Amis....
Ils arrivent de mille manières dans notre vie. Et plus ils sont nombreux et plus il en arrive d’autres. Ceux dont je veux parler aujourd’hui me furent comme donnés... en dot : je les connus grâce à mon mariage.
Vous arrivez dans une famille étrangère à la vôtre et d’un seul coup vous découvrez l’environnement nouveau d’une autre famille.
On aurait pu commencer ainsi l’histoire : « ELLE, avait un parrain et ce parrain avait deux fils... ». Ce parrain et sa femme eurent tôt fait de m’adopter et de partager avec moi l’affection qu’ils avaient pour leur filleule. Je découvrirais avec eux les souvenirs de cette Algérie qu’eux et mes beaux-parents avaient tant aimé, leurs souvenirs communs de jeunesse étudiante, la vie des paysans-entrepreneurs qu’ils étaient et mille autres choses que je ne saurais énumérer en un seul article.

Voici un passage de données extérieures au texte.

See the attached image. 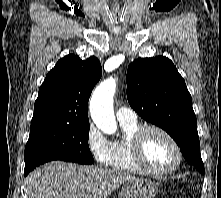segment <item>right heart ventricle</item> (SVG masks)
<instances>
[{"instance_id":"e07e8e85","label":"right heart ventricle","mask_w":221,"mask_h":198,"mask_svg":"<svg viewBox=\"0 0 221 198\" xmlns=\"http://www.w3.org/2000/svg\"><path fill=\"white\" fill-rule=\"evenodd\" d=\"M124 136L111 142L109 166L114 170L142 173L144 172L135 162L132 152L131 141L134 133L140 128L135 122L120 123Z\"/></svg>"}]
</instances>
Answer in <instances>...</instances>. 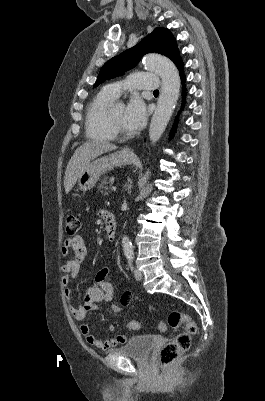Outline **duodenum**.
Listing matches in <instances>:
<instances>
[{"instance_id":"obj_1","label":"duodenum","mask_w":265,"mask_h":401,"mask_svg":"<svg viewBox=\"0 0 265 401\" xmlns=\"http://www.w3.org/2000/svg\"><path fill=\"white\" fill-rule=\"evenodd\" d=\"M102 217L105 222L106 234L109 241H114L117 230V222L114 214L104 211Z\"/></svg>"}]
</instances>
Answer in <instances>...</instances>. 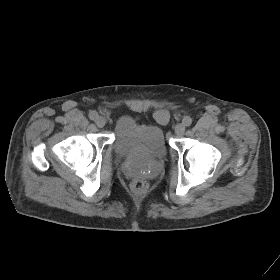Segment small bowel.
<instances>
[{
	"label": "small bowel",
	"mask_w": 280,
	"mask_h": 280,
	"mask_svg": "<svg viewBox=\"0 0 280 280\" xmlns=\"http://www.w3.org/2000/svg\"><path fill=\"white\" fill-rule=\"evenodd\" d=\"M161 116L162 117L166 116V113L165 112H161Z\"/></svg>",
	"instance_id": "obj_1"
}]
</instances>
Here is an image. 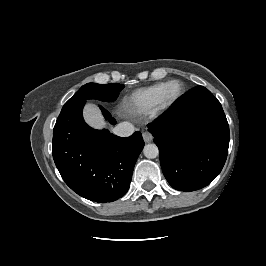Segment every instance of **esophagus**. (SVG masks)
<instances>
[{"mask_svg": "<svg viewBox=\"0 0 266 266\" xmlns=\"http://www.w3.org/2000/svg\"><path fill=\"white\" fill-rule=\"evenodd\" d=\"M142 136H143V139L146 143H149L153 140L152 134L147 132V131L143 132Z\"/></svg>", "mask_w": 266, "mask_h": 266, "instance_id": "obj_1", "label": "esophagus"}]
</instances>
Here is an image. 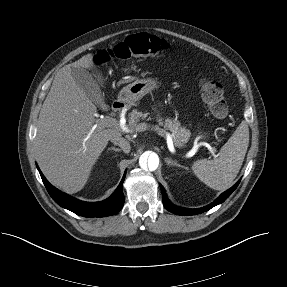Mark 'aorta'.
<instances>
[{"label": "aorta", "mask_w": 287, "mask_h": 287, "mask_svg": "<svg viewBox=\"0 0 287 287\" xmlns=\"http://www.w3.org/2000/svg\"><path fill=\"white\" fill-rule=\"evenodd\" d=\"M139 164L141 168L155 171L159 165V157L154 152H146L140 156Z\"/></svg>", "instance_id": "obj_1"}]
</instances>
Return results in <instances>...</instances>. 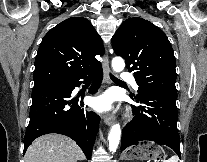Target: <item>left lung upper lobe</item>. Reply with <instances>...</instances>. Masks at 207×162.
<instances>
[{
  "label": "left lung upper lobe",
  "mask_w": 207,
  "mask_h": 162,
  "mask_svg": "<svg viewBox=\"0 0 207 162\" xmlns=\"http://www.w3.org/2000/svg\"><path fill=\"white\" fill-rule=\"evenodd\" d=\"M116 55L134 72L138 95L148 89L176 92L175 57L165 33L143 18L125 20L112 38Z\"/></svg>",
  "instance_id": "obj_1"
}]
</instances>
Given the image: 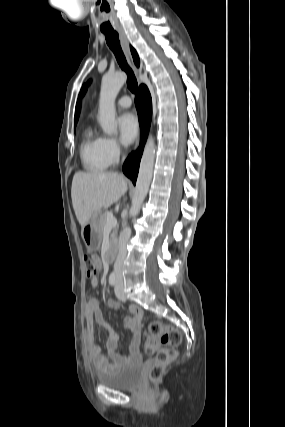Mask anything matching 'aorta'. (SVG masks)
<instances>
[{"label":"aorta","mask_w":285,"mask_h":427,"mask_svg":"<svg viewBox=\"0 0 285 427\" xmlns=\"http://www.w3.org/2000/svg\"><path fill=\"white\" fill-rule=\"evenodd\" d=\"M125 82L126 75L124 73L105 75L102 78L98 121L103 132L107 135H112L117 131L115 99ZM155 152L154 139L149 136L141 158L132 206L129 211L131 217L137 216L147 196L153 174Z\"/></svg>","instance_id":"aorta-1"}]
</instances>
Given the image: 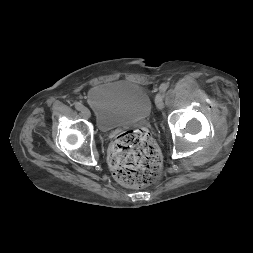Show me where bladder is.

Ce parrain avait deux fils : l’aîné que nous fréquenterions trop peu, trop loin occupé à gérer une impressionnante carrière d’homme d’affaire international ; le second, loin lui aussi, mais avec qui les liens furent toujours plus étroits et dont la famille, vivait au bout du monde, une vie assez proche de ce qu’était la notre. Il eut la bonne idée d’épouser une petite femme délicieuse avec qui l’entente nous apparut tout de suite évidente.
Ils sont là, de passage pour un trop court moment, entre la naissance d’un petit fils et le passage chez d’autres amis qu’ils nous firent le plaisir de partager quelques fois avec nous.
Ce n’est pas la meilleure semaine car ELLE travaille et que le lendemain nous traverserons la France pour un anniversaire « surprise » très important. Quelques heures donc à partager des années d’éloignement, à se raconter nos familles, et un déménagement qui les ramène plus près de nous pour longtemps.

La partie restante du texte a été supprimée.